Do Ask, Do Tell


Quality Improvement Staff

The ultimate purpose of collecting information about sexual orientation and gender identity in clinical settings is to improve the quality of care for all patients. SO/GI data collection offers numerous opportunities to integrate the improvement of LGBT health into institutional and national quality improvement standards, policies, and practices.

Common national frameworks for quality improvement include the six aims of safety, timeliness, effectiveness, efficiency, patient-centeredness, and equity set forth by the Institute of Medicine (IOM), (15) and the “triple aim” of improved patient experiences of care, improved population health outcomes, and reduced costs developed by the Institute for Healthcare Improvement., (16, 17)

Within the IOM framework, for instance, the aim of patient-centeredness is particularly relevant to both overall LGBT population health and the experiences of individual LGBT patients. The Joint Commission published a field guide in 2011 that calls for routine SO/GI data collection in clinical settings as part of improving effective communication, cultural competence, and patient- and family-centered care for LGBT patients and families. (18) And in 2013 the Patient-Centered Outcomes Research Institute (PCORI) made its first award investigating improvement of patient-centered outcomes for LGBT patients by supporting a multi-year investigation of SO/GI data collection in the Emergency Department of the Johns Hopkins Hospital. (19)

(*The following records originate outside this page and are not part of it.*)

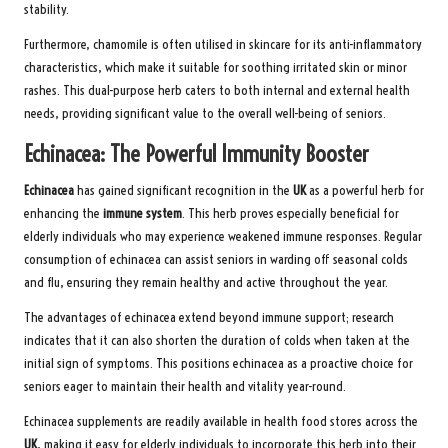
stability.
Furthermore, chamomile is often utilised in skincare for its anti-inflammatory
characteristics, which make it suitable for soothing irritated skin or minor
rashes. This dual-purpose herb caters to both internal and external health
needs, providing significant value to the overall well-being of seniors.
Echinacea: The Powerful Immunity Booster
Echinacea
has gained significant recognition in the
UK
as a powerful herb for
enhancing the
immune system
. This herb proves especially beneficial for
elderly individuals who may experience weakened immune responses. Regular
consumption of echinacea can assist seniors in warding off seasonal colds
and flu, ensuring they remain healthy and active throughout the year.
The advantages of echinacea extend beyond immune support; research
indicates that it can also shorten the duration of colds when taken at the
initial sign of symptoms. This positions echinacea as a proactive choice for
seniors eager to maintain their health and vitality year-round.
Echinacea supplements are readily available in health food stores across the
UK
, making it easy for elderly individuals to incorporate this herb into their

Further, the National Committee on Quality Assurance released new standards in 2014 for patient-centered medical homes (PCMH). Echoing the updated HHS Culturally and Linguistically Appropriate Services (CLAS) Standards, (20) which now include sexual orientation and gender identity, these standards direct PCMHs to evaluate the diversity of their patient populations as part of a comprehensive health assessment, defining “diversity” as “a meaningful characteristic of comparison … that accurately identifies individuals within a non-dominant social system who are underserved. These characteristics of a group may include, but are not limited to, race, ethnicity, gender identity, sexual orientation, and disability.” (21)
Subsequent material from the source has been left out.